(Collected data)
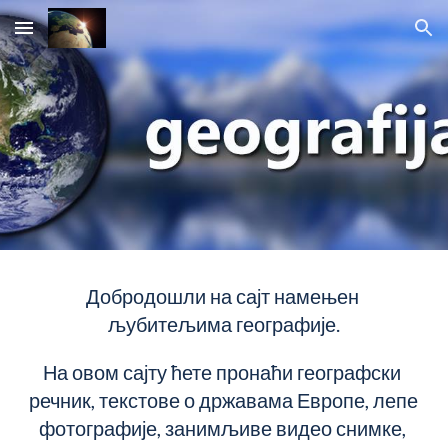
Skip to main content
Skip to navigation
Добродошли на сајт намењен 
љубитељима географије.
На овом сајту ћете пронаћи географски 
речник, текстове о државама Европе, лепе 
фотографије, занимљиве видео снимке,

Task details = For each line of the entries that includes "Skip", show that line.

Answer to this task =
Skip to main content
Skip to navigation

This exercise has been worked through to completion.